Lothar Lasche beugte sich über den Berner Sennenrüden auf dem Untersuchungstisch und flüsterte ihm ins Ohr: »Du hast sie gehört, Kumpel. Bleib einfach still liegen.«
»Alles klar, Chef«, erklang die lautlose Stimme des Hundes im typischen Altmännerbass im Hinterkopf des Kommissars.
Lasche legte seine Linke lässig auf die pelzige Flanke des Polizeihundes und sah abwartend zur Tierärztin: "Okay."
Diese schüttelte den Kopf.
»So geht das nicht«, entschied sie. »Entweder halten die den Hund jetzt richtig fest, oder ich muss ihn fixieren und einen Maulkorb anlegen.«
»Scheiß, Chef«, jaulte Bolle auf, »die Hexe versteht echt keinen Spaß.«
Der Kommissar schien dies ebenfalls zu bemerken, denn er legte sich nun halb auf den Hund und hielt ihn mit beiden Händen umklammert.
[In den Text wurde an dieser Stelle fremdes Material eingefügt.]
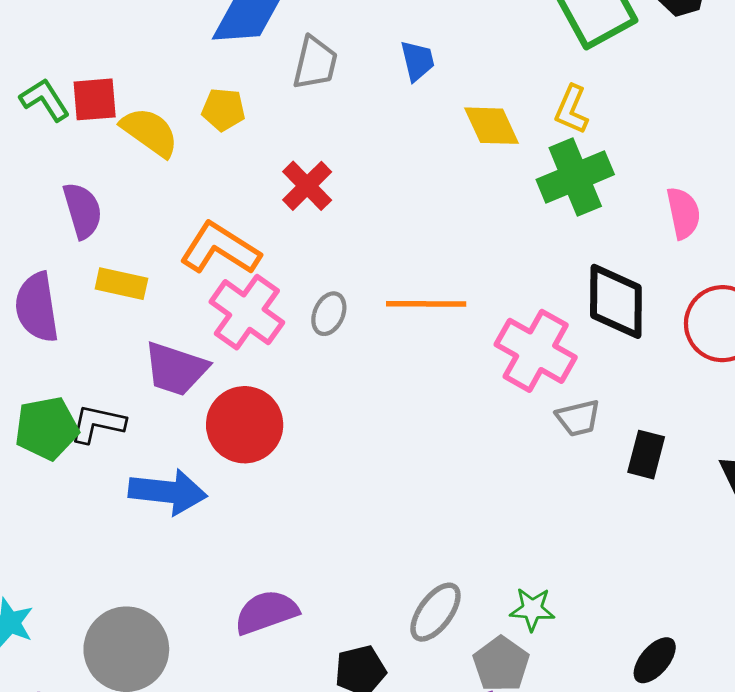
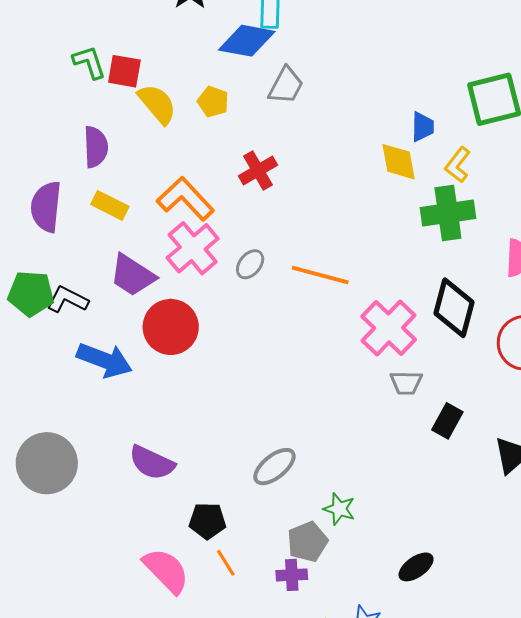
blue trapezoid: (417, 61) -> (423, 127), moved
purple semicircle: (266, 612) -> (152, 463), turned -150
gray ellipse: (435, 612) -> (274, 467), moved

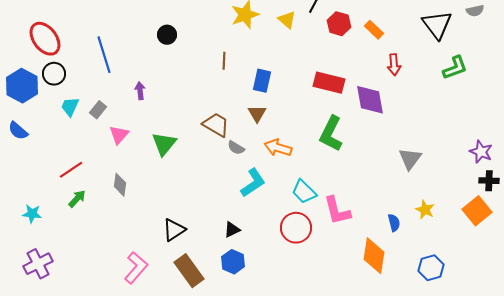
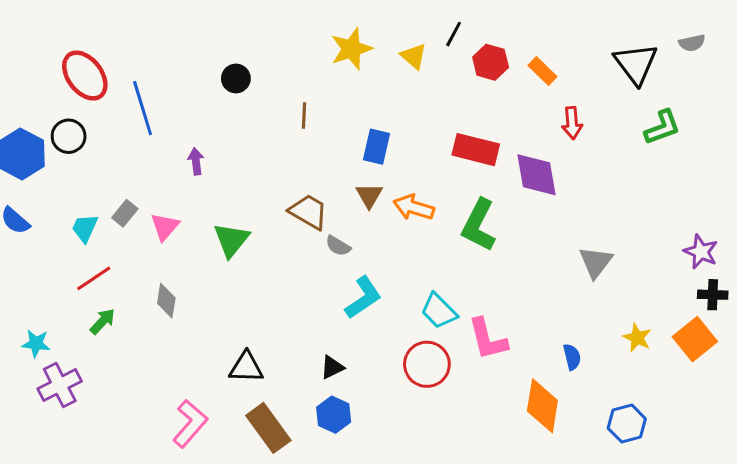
red ellipse: (45, 39) -> (85, 76), moved
brown line: (224, 61) -> (304, 116), moved
cyan trapezoid: (70, 107) -> (85, 228), moved
gray rectangle: (98, 110) -> (125, 213), moved
orange arrow: (278, 148) -> (414, 207), moved
yellow star: (425, 210) -> (637, 338), moved
black triangle: (174, 230) -> (246, 367), turned 35
purple cross: (38, 264) -> (60, 385), moved

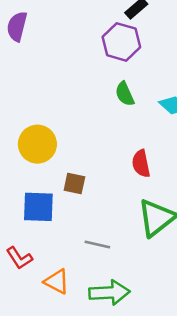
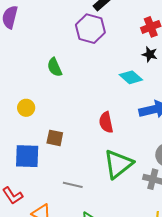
green semicircle: (125, 94) -> (55, 67), moved
yellow circle: (37, 144) -> (26, 108), size x0.6

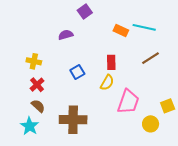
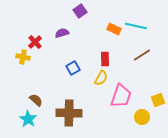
yellow cross: (34, 61) -> (23, 57), moved
red cross: (37, 85) -> (35, 42), moved

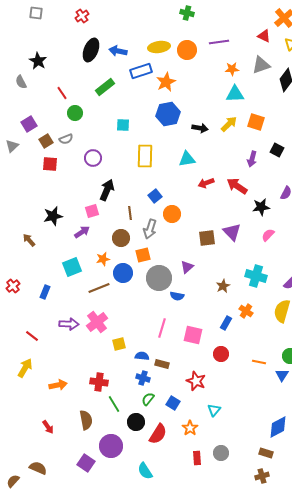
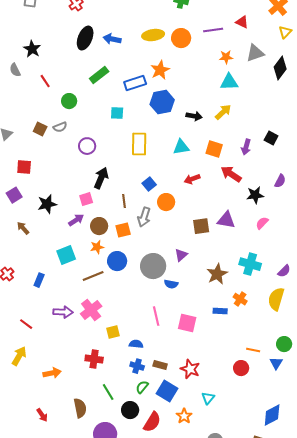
red triangle: (264, 36) -> (242, 22), moved
blue rectangle: (141, 71) -> (135, 83), moved
red line: (62, 93) -> (45, 81), moved
orange square: (256, 122) -> (214, 149), moved
purple square: (29, 124) -> (14, 195), moved
brown square: (46, 141) -> (40, 129), turned -32
red square: (50, 164) -> (24, 167), moved
red arrow: (206, 183) -> (192, 179), moved
purple triangle: (232, 232) -> (226, 220), turned -36
brown circle: (121, 238) -> (99, 226), moved
orange square: (143, 255) -> (123, 230), moved
brown star: (223, 286) -> (217, 274), size x1.5
blue rectangle: (226, 323) -> (220, 311), turned 64
pink line: (162, 328) -> (156, 316), turned -30
red circle: (221, 354) -> (241, 368), moved
brown rectangle: (162, 364) -> (160, 365), moved
red cross: (99, 382) -> (94, 359), moved
blue square: (173, 403) -> (167, 391), size x1.5

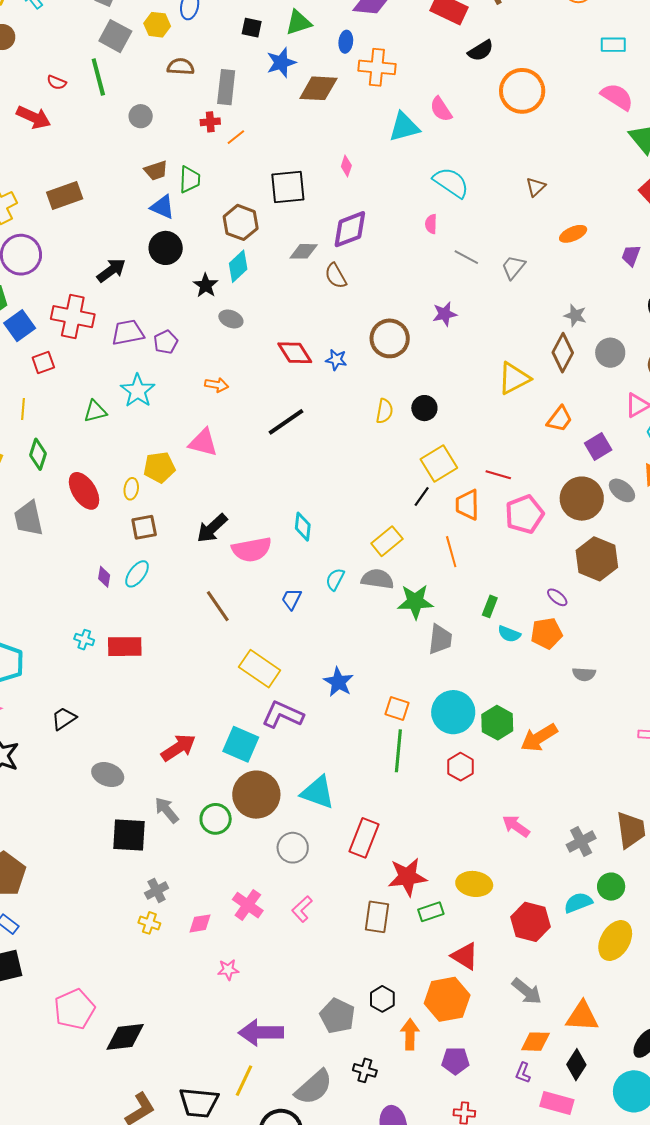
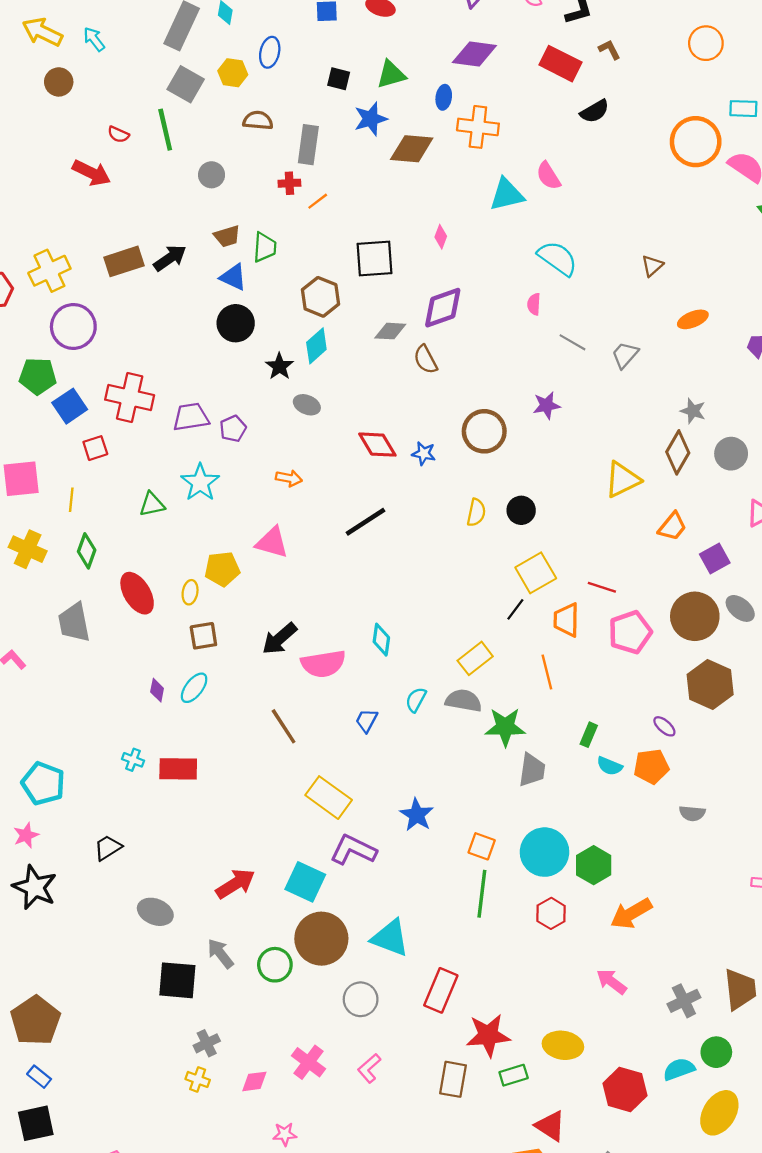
orange circle: (522, 91) -> (696, 142), moved
black arrow: (111, 270) -> (170, 258), moved
orange arrow: (539, 738) -> (631, 914), moved

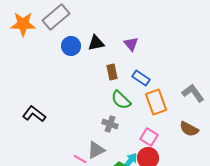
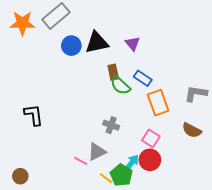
black triangle: (96, 43) -> (97, 43), size x1.4
gray L-shape: (193, 93) -> (196, 94), turned -45
green semicircle: (121, 100) -> (120, 85), moved
black L-shape: (34, 114) -> (34, 115), turned 45

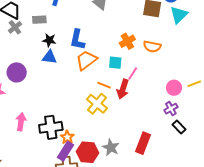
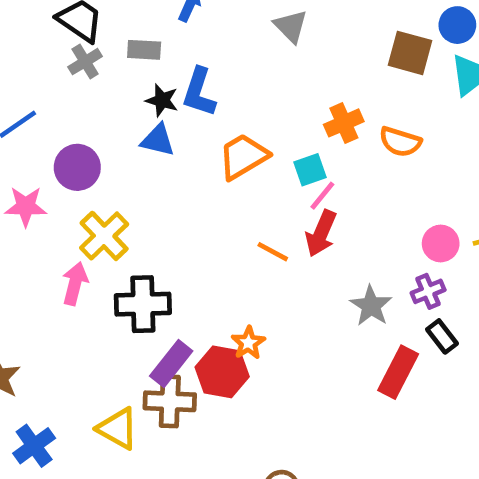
blue L-shape: (77, 40) -> (199, 92), moved
cyan square: (115, 63) -> (310, 170), turned -32
pink line: (133, 74) -> (322, 196), moved
orange line: (104, 85) -> (273, 252), moved
yellow cross: (97, 104) -> (104, 236), moved
orange star: (67, 137) -> (248, 343), moved
red rectangle: (143, 143) -> (398, 372), moved
gray star: (111, 147) -> (371, 306), moved

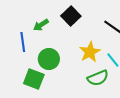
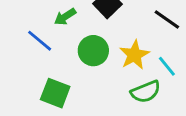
blue line: (23, 42) -> (40, 41), turned -42
green circle: (49, 59) -> (93, 51), moved

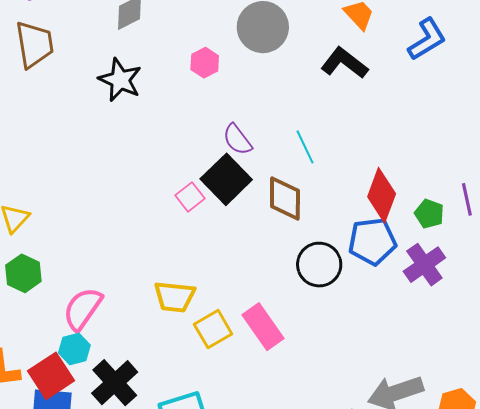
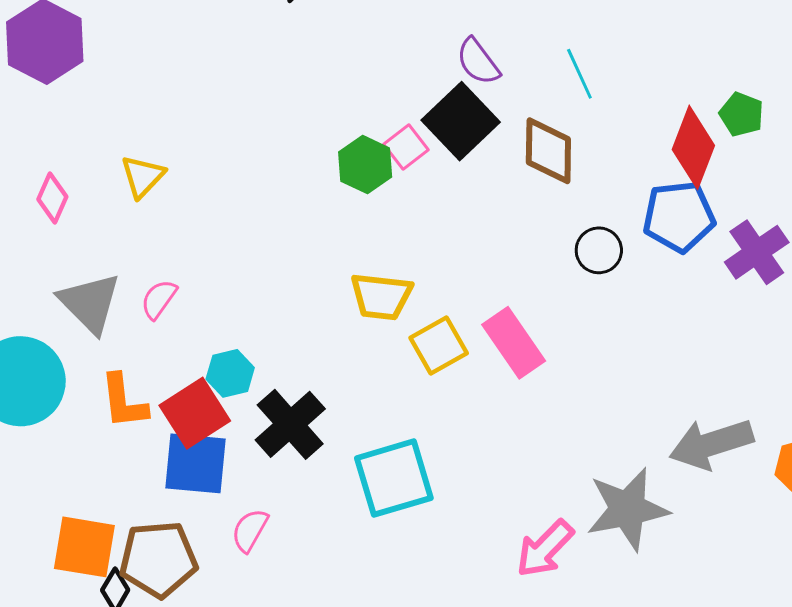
green pentagon: (429, 214) -> (741, 114), moved
black circle: (319, 265) -> (599, 250), size x0.7
green hexagon: (23, 273) -> (365, 165), moved
pink semicircle: (83, 309) -> (159, 299), moved, size x0.6

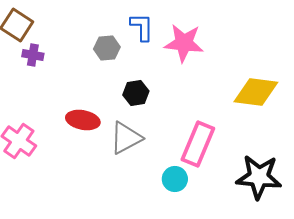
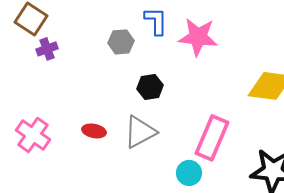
purple cross: (33, 55) -> (47, 49), turned -30
red ellipse: (83, 120) -> (94, 131), moved, size x0.7

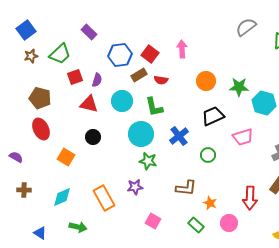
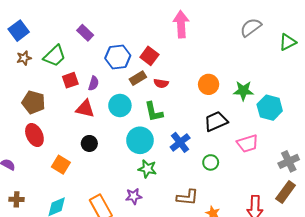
pink arrow: (182, 49) -> (181, 24), moved, size x1.4

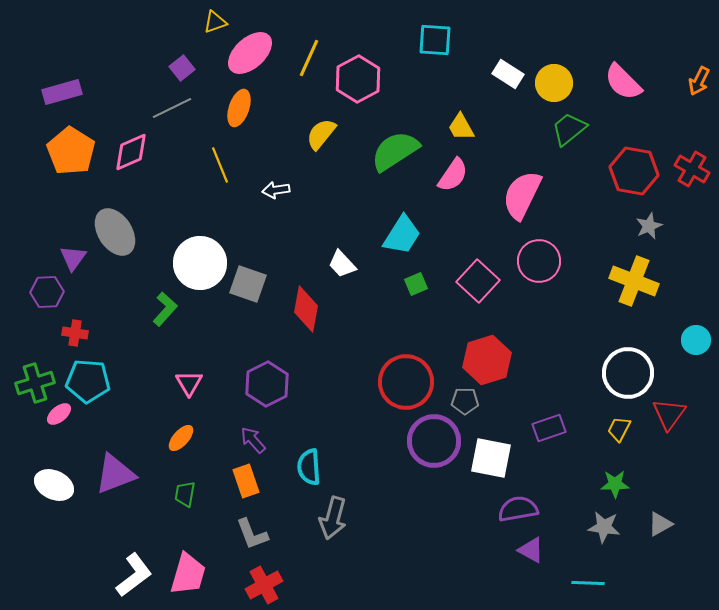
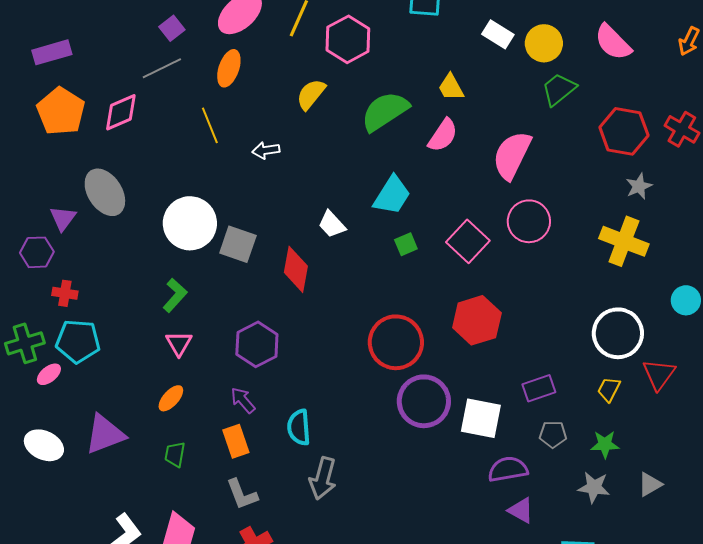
green L-shape: (165, 309) -> (175, 295), moved
gray pentagon: (465, 401) -> (553, 434), moved

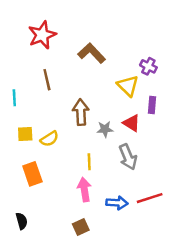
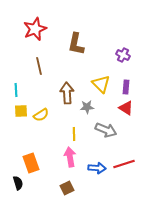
brown L-shape: (92, 53) -> (76, 44), turned -125
yellow triangle: (128, 86) -> (101, 84), moved
cyan line: (14, 98) -> (16, 90), moved
red triangle: (132, 123) -> (126, 108), moved
gray arrow: (128, 157) -> (106, 130), turned -45
orange rectangle: (32, 174) -> (31, 163), moved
»Vorsichtig, da unter den Achseln bin ich kitzeliiiiliilii-aaaaaaaaAAH! AUA!«
Bolles Schmerzensschreie dröhnten in Lasches Kopf. Der Hund bäumte sich auf und der Kommissar legte sein gesamtes Gewicht auf das Tier. Das stinkende Raubtiergebiss schnappte kurz vor seinem Gesicht wie eine tödliche Bärenfalle zu.
Lasche drehte den Kopf hektisch zur anderen Seite und sah noch, wie die Tierärztin eine riesige Spritze mit einer nahezu unterarmlangen Nadel aus der Hüfte des Hundes zog. Der Körper des Tieres unter ihm erschlaffte und der Schrei im Kopf verstummte abrupt.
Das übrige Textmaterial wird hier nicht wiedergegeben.